Cognub has designed a Recommendation Engine, which provides recommendation for the best fit car to a consumer considering the trends in the demographic and market segments. Recommendations are personalized to meet the expectation based on purchase preferences.
With the online car trading being a new pastureland, the technique has gained importance to target fruitful recommendation towards users. The system proposed recommends best fit items considering the attributes not limited to those such as item complexity, purchase behavior, impact of the item in the market, effect on the relevant social segments and similarity of the listed item to those in the inventory.

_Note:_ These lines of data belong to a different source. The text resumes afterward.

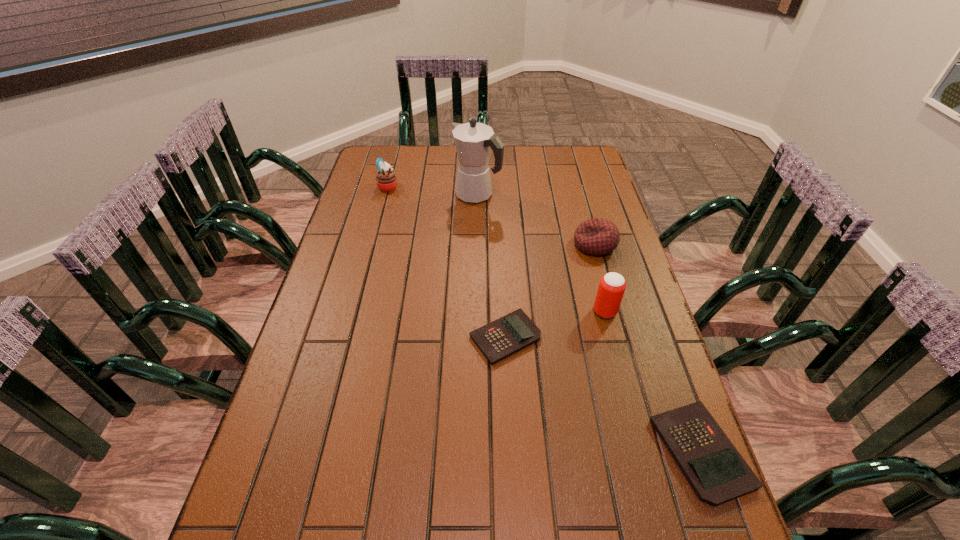 The calculators are evenly distributed in the image. To maintain this, where would you place another calculator on the left? Please point to a free space. Please provide its 2D coordinates. Your answer should be formatted as a tuple, i.e. [(x, y)], where the tuple contains the x and y coordinates of a point satisfying the conditions above.

[(371, 259)] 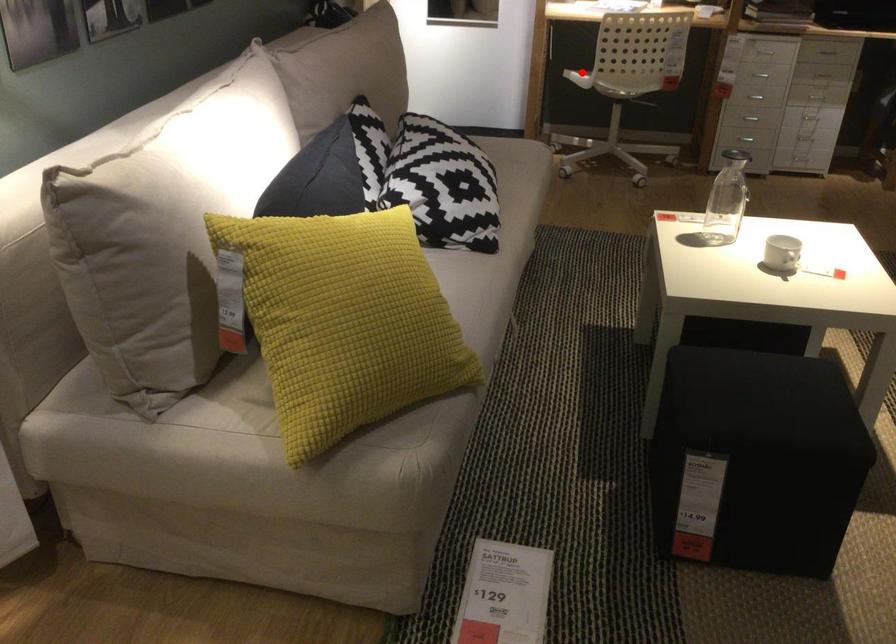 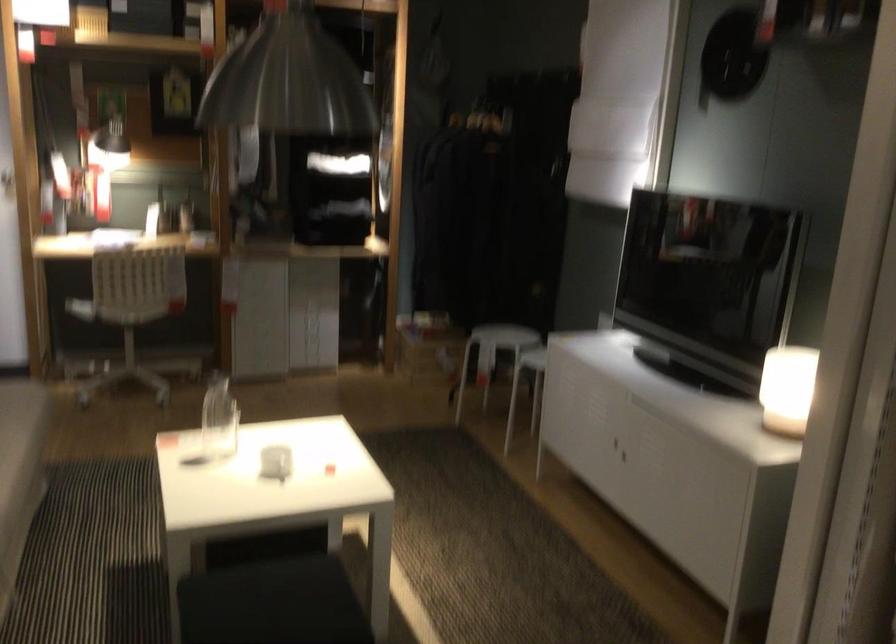 The point at the highlighted location is marked in the first image. Where is the corresponding point in the second image?

(80, 308)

The technique can be realized in three broad steps:
- Scoring the individual cars based on the attributes like MSRP, Mileage, Engione Displacement, Safety Features, Interior features and similar features that influence the vehicle preferences.
- Popular Trim identification: This could be either done with the help of a expert survey report on the basis of the sale statistics, or could be derived inherently with the help of a collaborative filter. Either way the collected information will add onto the collected score.
- Scoring the trim attributes is a challenge due to its high variability in the description method which can be overcome using Tanimoto scoring on an NLP perspective.
The appropriate mixture of the above three scores are used to rate the car on the scale of 1-10, that would be stored as a template. The recommendation is then made by calculating a distance metric of the listed car with the others on the proprietary score mentioned above.